**ABOUT THIS EXERCISE:** Pull every line containing "اسعار" out of the listing below.

**EXTRACTED DATA:**

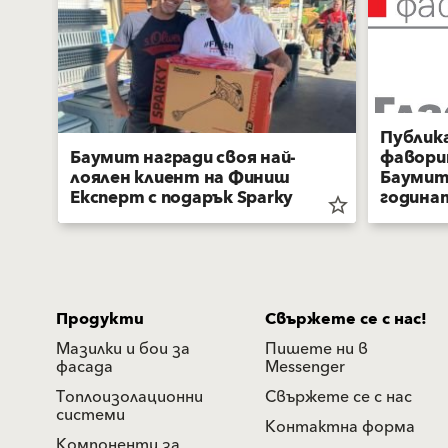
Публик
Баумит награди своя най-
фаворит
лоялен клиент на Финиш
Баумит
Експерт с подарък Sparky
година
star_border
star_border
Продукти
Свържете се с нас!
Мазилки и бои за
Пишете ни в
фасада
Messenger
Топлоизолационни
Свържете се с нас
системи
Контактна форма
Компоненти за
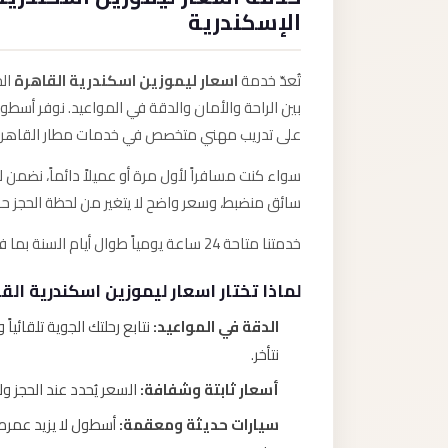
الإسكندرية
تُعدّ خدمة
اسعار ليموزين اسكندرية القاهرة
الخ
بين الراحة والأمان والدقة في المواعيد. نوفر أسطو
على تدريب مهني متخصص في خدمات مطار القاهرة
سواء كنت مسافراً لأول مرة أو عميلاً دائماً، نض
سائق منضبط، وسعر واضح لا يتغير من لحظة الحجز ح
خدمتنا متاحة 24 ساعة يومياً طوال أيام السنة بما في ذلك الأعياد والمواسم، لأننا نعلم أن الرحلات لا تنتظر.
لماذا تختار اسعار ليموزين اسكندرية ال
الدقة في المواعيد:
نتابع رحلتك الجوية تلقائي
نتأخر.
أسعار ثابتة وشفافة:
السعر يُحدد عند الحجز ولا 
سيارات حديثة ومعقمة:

**ANSWER TO THIS PROBLEM:**
اسعار ليموزين اسكندرية القاهرة
لماذا تختار اسعار ليموزين اسكندرية ال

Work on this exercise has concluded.